Bei einer Erscheinung muss ich allerdings roadrunner vollumfänglich recht geben. Auch ich habe auf den letzten 20 km sehr viele andere Läufer überholt, die nicht unbedingt so aussahen, als wenn sie halbwegs gesund das Ziel erreichen werden. Ich bin auch der Meinung, dass erkennbar ist, dass vor allem bei diesen Großveranstaltungen immer mehr unvorbereitete Läufer teilnehmen, die sich, aber vor allem auch dem Ausdauersport, großen Schaden zufügen. Hier muss sicherlich bald eine Regelung gefunden werden. Ein Marathon ist und bleibt eine besondere Anforderung an den Körper und ein Mindesttraining ist Grundvorraussetzung. Wenn aber auch Untrainierte sich dieser Herausforderung stellen und nur noch langsam gehend oder schleppend das Ziel erreichen, wird der Marathon bald seine Sonderstellung verlieren und an Attraktivität einbüßen.
Ein erster Schritt ist sicherlich die Vorlage eines Gesundheitsnachweises vom Hausarzt (wie er übrigens in Paris gefordert wird) bei der Anmeldung. Weitere Schritte wäre die klare Einteilung in Laufklassen nach nachgewiesenen Zeiten und nicht nach beabsichtigten Zielzeiten sowie die Herausnahme von erkennbar gesundheitlich angeschlagenen Läufern durch Streckenposten und die Verkürzung der Zielöffnungszeiten.

5
Hallo,

@bienen-runner.

Ja, so gehen die Meinungen eben auseinander zu einem Marathon!

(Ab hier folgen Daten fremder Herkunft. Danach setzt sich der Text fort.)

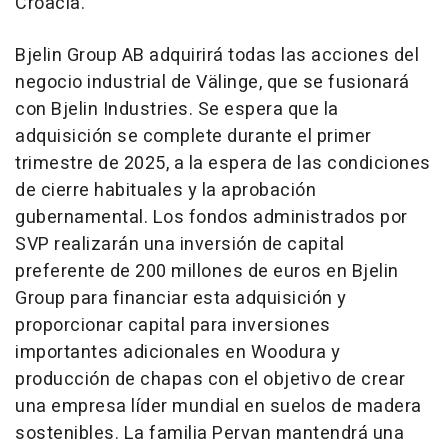
Croacia.
Bjelin Group AB adquirirá todas las acciones del
negocio industrial de Välinge, que se fusionará
con Bjelin Industries. Se espera que la
adquisición se complete durante el primer
trimestre de 2025, a la espera de las condiciones
de cierre habituales y la aprobación
gubernamental. Los fondos administrados por
SVP realizarán una inversión de capital
preferente de 200 millones de euros en Bjelin
Group para financiar esta adquisición y
proporcionar capital para inversiones
importantes adicionales en Woodura y
producción de chapas con el objetivo de crear
una empresa líder mundial en suelos de madera
sostenibles. La familia Pervan mantendrá una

Wahrscheinlich wird man zu jeder Veranstaltung eine breite Palette von Ansichten bekommen. Und jede wird für sich mehr haben als "con grano salis".

Was ich und andere so beobachten bei Marathons ist, dass die Zeiten relativ gesehen immer schlechter werden. Zwar schreibt Steffny, und dem pflichte ich bei, im Oktober Heft von "Spiridon", dass es Sinn machen würde, bei Marathonläufen eine Maximalzeit einzuführen, bringt aber im April Heft den Marathon "piano" für 6 Stunden. Jetzt warte ich nur noch auf den Marathon "pianissimo" für 10 bis 12 Stunden.

Ernsthaft: Marathon wird zum Massenphänomen. Das sieht man auch am Veranstalungskalender. Als ich anfing, Marathon zu laufen, gab's vielleicht ein Dutzend davon im Jahr. Jetzt gibt es u. U. ein Dutzend an einem Wochenende. Ich persönlich habe mich vor Jahren entschieden, solche Massenveranstaltungen nicht mitzumachen.

Sicher war Paris kein Versuch von mir ohne eine gewisse Haltung im Hintergrund. Die fand ich halt zum größten Teil bestätigt.

Was die "Highlights" von Paris angeht, bin ich wohl von meinen eigenen seit ca. 40 Jahren in Paris gesammelten Eindrücken ausgegangen. Im Übrigen war das ja auch die Motivation, Paris zu laufen und nicht Berlin, Hamburg oder was anderes.

Als Gegenposition zu solchen Veranstaltungen lobe ich mir Läufe, die ein deutlich niedrigeres Limit ansetzen. Aber in Deutschalnd wird, auch in Spiridon, ja die Hitliste der Marathons danach geführt, wo die meisten Läufer waren.